With long term demand for energy and base metals increasing worldwide, energy and mining companies are looking for innovative ways to grow at a time of economic uncertainty. From M&A transactions to attracting new capital, many firms are using data rooms to coordinate discussions with potential partners and investors across the world.
To better manage M&A deals and attract financing in innovative ways, leading energy and mining firms are using data rooms to share confidential documents like contract drafts, engineering drawings, and site photos. A properly configured data room plays a key role in coordinating secure communication across internal and external stakeholders such as board members, financers, bidders, accountants, and lawyers.
We asked our energy and mining clients to tell us about emerging trends in their industry, and how they are using virtual data rooms beyond the more traditional uses of M&A deals and corporate financing applications:
EPC firms are increasingly bidding as project sponsors
Engineering, procurement and construction (EPC) firms are more often participating in the development stage as potential partners that can use their balance sheets to help finance projects.

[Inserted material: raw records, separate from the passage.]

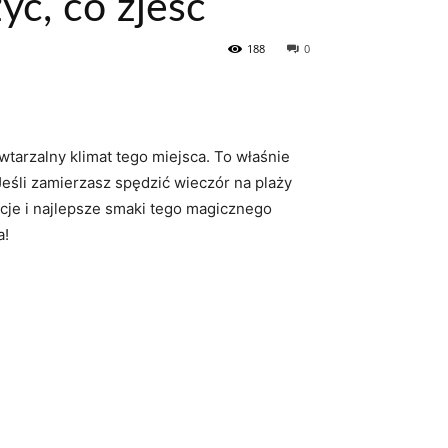
ć, co zjeść
188
0
arzalny ‍klimat tego miejsca. To⁤ właśnie
 Jeśli zamierzasz spędzić ⁣wieczór na plaży
kcje i najlepsze smaki ‌tego magicznego
a!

This type of sponsorship by EPC firms is a bid to secure a steady source of future revenue, by offsetting some of the start-up costs and operational expenses in capital intensive projects.
A data room provides a space to invite EPC firms to review documents to better prepare their bids, and makes it easier for host firms to invite more firms to participate.
More involvement with government to utilize tax credits and secure grants
Governments worldwide are putting money into projects that support economic growth and employment. The US federal government created the American Recovery and Reinvestment Act of 2009 (ARRA) with a range of alternative financing including credits, guarantees, and cash grants. Incentives are also common at the municipal level, with financing options across “prepaid energy” funding, tax-exempt bond financing, and lease finance structures.
The data room organizes documents for applications, and can provide reporting on what documents have been reviewed.
Renewable energy firms negotiating prepaid power purchase agreements
Many renewable energy firms with limited capital that might have traditionally considered bank debt or private equity are now moving towards prepaid power purchase agreements (PPA) as an alternative low-cost financing structure. A prepaid PPA gives energy firms a long-term prepayment of electric power from off-takers that have access to a low-cost source of funds. This takes the job of securing long-term project financing out of the hands of the developer and puts it into the hands of the project’s off-taker – who negotiates a price discount with the developer in exchange for pre-payment.
An unlimited use data room enables firms to invite participation from as many parties as they choose, so they have a better chance of securing the best deal.